Turbulence in falling liquid films

On the basis of fluid dynamic and heat transfer studies on falling‐film towers by various investigators, it has been commonly accepted by most workers that the liquid flow is essentially streamline in nature for liquid‐film Reynolds numbers under 1,800 to 2,000; conseuquently it would be expected that the rate of physical gas absorption in such liquid films could be predicted directly from a knowledge of molecular diffusion rates. Measurements of the absorption of pure gases in falling liquid films at low Reynolds numbers substantiated the findings of other investigators that the mass transfer rates were manyfold greater than could have been predicted if molecular diffusion were the only transfer process. Increased interfacial area due to rippling of the liquid films could not account for the large increase in mass transfer rates found, and experiments with the addition of a dye stream to the liquid at the freer interface indicated turbulence.

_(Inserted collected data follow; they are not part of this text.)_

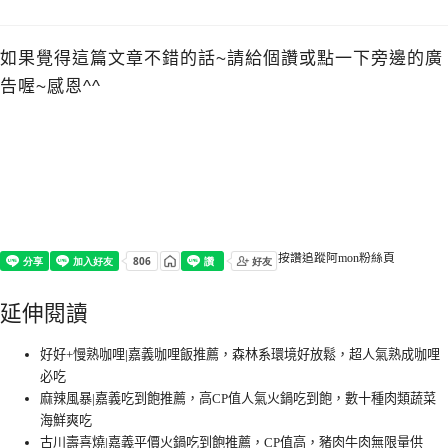
如果覺得這篇文章不錯的話~請給個讚或點一下旁邊的廣
告喔~感恩^^
按讚追蹤阿mon粉絲頁
延伸閱讀
好好+慢熟咖哩|嘉義咖哩飯推薦，森林系環境好放鬆，超人氣熟成咖哩
必吃
麻辣風暴|嘉義吃到飽推薦，高CP值人氣火鍋吃到飽，數十種肉類蔬菜
海鮮爽吃
古川壽喜燒|嘉義平價火鍋吃到飽推薦，CP值高，豬肉牛肉無限量供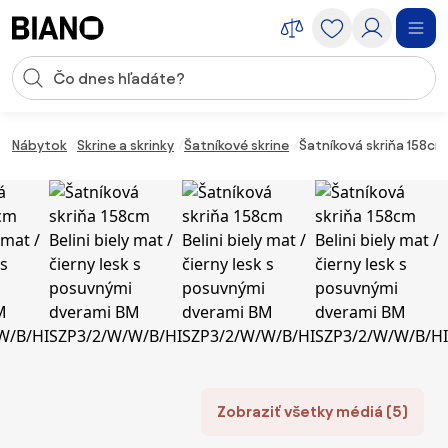
Preskočiť navigáciu, prejsť na obsah
Vstup pre vyhľadávanie
Preskočiť obsah, prejsť na pätu
Nábytok
Skrine a skrinky
Šatníkové skrine
Šatníková skriňa 158cm
Zobraziť všetky médiá (5)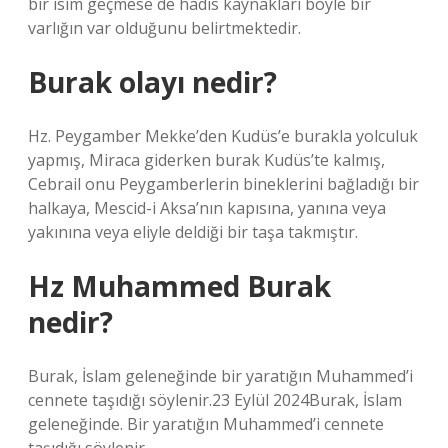
bir isim geçmese de hadis kaynakları böyle bir
varlığın var olduğunu belirtmektedir.
Burak olayı nedir?
Hz. Peygamber Mekke’den Kudüs’e burakla yolculuk
yapmış, Miraca giderken burak Kudüs’te kalmış,
Cebrail onu Peygamberlerin bineklerini bağladığı bir
halkaya, Mescid-i Aksa’nın kapısına, yanına veya
yakınına veya eliyle deldiği bir taşa takmıştır.
Hz Muhammed Burak
nedir?
Burak, İslam geleneğinde bir yaratığın Muhammed’i
cennete taşıdığı söylenir.23 Eylül 2024Burak, İslam
geleneğinde. Bir yaratığın Muhammed’i cennete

Dissolution rates of slightly soluble solids coated on the tube wall to liquid films were measured and showed that the liquid film was not in laminar flow even for Reynolds numbers as low as 300. An explanation is proposed which resolves these apparently conflicting results between momentum and heat and mass transfer, based on the fact that mass transfer measurements provide a more sensitive test for the presence of turbulence than do momentum or heat transfer measurements.